Ensure the reliability, safety, and quality of virtual agents and generative-AI workflows across customer service channels. Design and execute test strategies for LLM- and agent-based systems by combining traditional QA practices with expertise in conversational AI and agentic automation.
Responsibilities
- Create and carry out end-to-end test plans for virtual customer service agents across voice, chat, and email platforms.
- Develop and maintain test suites for agentic AI systems that validate autonomous processes like booking modifications, billing tasks, and damage handling.
- Establish and track AI quality metrics including resolution rates, customer deflection, customer satisfaction scores, and safety compliance.
- Generate test data and synthetic scenarios to evaluate edge cases, ambiguous user inputs, and multilingual interactions.
- Assess agent behavior by analyzing reasoning paths, tool usage decisions, and memory consumption patterns.
- Build and enhance automated testing frameworks for conversational interactions, APIs, and system integrations.
- Support LLMOps and CI/CD pipelines to automatically identify regressions in AI models and workflows.
- Conduct testing for bias, fairness, and safety in alignment with company policies and regulatory standards.
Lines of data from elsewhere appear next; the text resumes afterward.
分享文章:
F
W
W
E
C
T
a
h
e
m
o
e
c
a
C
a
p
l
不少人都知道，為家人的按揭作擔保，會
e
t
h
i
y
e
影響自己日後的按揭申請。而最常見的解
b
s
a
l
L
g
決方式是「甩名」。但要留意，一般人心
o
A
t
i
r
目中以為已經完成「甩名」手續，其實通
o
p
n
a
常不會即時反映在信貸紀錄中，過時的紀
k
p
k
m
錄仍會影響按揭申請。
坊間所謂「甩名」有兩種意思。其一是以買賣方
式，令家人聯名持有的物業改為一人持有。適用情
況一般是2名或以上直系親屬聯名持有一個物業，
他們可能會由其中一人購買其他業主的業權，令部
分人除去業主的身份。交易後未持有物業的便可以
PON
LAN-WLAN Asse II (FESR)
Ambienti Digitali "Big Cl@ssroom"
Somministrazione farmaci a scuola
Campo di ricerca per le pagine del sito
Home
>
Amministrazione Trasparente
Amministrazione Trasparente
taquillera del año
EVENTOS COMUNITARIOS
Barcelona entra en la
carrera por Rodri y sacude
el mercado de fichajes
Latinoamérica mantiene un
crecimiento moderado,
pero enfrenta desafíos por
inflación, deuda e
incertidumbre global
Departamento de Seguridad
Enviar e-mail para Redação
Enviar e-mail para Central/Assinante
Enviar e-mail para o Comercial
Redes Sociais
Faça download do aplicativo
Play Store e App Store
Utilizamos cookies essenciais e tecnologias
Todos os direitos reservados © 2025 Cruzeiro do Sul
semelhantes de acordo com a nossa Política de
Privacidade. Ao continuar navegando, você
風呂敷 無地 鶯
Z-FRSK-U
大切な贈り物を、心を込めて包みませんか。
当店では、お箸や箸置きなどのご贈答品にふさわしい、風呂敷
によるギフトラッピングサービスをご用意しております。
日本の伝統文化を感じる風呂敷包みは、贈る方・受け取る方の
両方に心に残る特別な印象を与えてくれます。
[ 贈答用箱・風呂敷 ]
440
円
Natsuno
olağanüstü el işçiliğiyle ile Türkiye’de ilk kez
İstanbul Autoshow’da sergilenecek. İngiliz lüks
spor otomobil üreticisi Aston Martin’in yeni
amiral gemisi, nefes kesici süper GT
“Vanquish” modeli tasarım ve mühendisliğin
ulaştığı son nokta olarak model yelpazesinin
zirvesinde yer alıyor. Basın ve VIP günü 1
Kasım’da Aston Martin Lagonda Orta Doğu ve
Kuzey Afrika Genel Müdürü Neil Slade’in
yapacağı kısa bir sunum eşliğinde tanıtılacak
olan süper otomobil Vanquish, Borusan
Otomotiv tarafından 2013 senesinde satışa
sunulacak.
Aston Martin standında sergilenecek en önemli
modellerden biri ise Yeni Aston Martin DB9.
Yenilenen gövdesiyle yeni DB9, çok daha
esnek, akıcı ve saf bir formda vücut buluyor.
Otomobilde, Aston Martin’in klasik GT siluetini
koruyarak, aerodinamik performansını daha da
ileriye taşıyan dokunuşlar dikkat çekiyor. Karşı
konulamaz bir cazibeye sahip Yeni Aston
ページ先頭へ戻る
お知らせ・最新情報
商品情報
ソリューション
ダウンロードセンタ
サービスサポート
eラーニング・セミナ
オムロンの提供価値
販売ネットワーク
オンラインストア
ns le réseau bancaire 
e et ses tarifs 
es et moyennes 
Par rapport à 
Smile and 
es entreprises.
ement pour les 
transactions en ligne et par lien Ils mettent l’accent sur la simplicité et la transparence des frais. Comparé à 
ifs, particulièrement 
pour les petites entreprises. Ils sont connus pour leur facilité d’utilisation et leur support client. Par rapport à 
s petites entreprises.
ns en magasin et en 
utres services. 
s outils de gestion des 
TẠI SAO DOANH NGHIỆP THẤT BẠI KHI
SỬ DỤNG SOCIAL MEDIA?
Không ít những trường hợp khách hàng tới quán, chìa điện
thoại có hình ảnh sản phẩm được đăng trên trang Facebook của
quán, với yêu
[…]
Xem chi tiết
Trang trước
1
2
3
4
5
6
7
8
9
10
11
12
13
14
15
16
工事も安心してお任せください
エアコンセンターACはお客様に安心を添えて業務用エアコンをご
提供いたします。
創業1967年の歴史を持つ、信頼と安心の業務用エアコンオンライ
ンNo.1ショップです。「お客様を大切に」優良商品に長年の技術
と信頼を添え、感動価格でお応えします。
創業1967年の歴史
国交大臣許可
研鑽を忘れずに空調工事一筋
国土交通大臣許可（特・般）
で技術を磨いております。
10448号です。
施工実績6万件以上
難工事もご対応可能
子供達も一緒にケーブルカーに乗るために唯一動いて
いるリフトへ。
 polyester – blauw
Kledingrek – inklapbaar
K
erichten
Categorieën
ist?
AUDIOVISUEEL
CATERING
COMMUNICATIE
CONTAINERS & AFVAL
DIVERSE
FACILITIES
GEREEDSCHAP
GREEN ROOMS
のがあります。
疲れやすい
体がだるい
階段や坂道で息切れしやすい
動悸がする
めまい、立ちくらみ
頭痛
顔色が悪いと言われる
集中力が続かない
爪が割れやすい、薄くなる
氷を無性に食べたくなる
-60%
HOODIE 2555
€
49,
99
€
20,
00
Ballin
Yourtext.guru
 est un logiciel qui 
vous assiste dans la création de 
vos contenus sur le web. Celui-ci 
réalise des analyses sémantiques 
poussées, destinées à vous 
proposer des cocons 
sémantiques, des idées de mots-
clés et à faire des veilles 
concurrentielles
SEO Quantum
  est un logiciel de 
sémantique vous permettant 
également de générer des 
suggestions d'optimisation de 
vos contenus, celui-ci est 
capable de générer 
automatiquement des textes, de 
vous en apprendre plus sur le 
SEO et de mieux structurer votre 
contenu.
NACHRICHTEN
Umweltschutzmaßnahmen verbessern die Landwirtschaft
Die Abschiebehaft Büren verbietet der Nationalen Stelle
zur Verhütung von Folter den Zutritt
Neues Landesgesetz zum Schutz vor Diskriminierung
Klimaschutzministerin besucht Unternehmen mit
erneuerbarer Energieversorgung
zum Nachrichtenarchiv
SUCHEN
- Work with cross-functional teams to help define requirements and acceptance criteria.
- Record and report defects, test outcomes, and actionable insights clearly for technical and non-technical stakeholders.
Requirements
- 2 to 3 years of professional experience in software quality assurance or test engineering.
- Solid knowledge of testing methodologies including functional, regression, integration, and performance testing.
- Practical experience testing AI or machine learning systems such as LLM-powered chatbots or recommendation engines.
- Familiarity with multi-agentic systems and agentic frameworks like LangChain and AWS AgentCore.
- Proficiency in Python scripting.
- Experience testing RESTful APIs.
- Understanding of LLMOps and MLOps practices including model versioning, monitoring, and rollback procedures.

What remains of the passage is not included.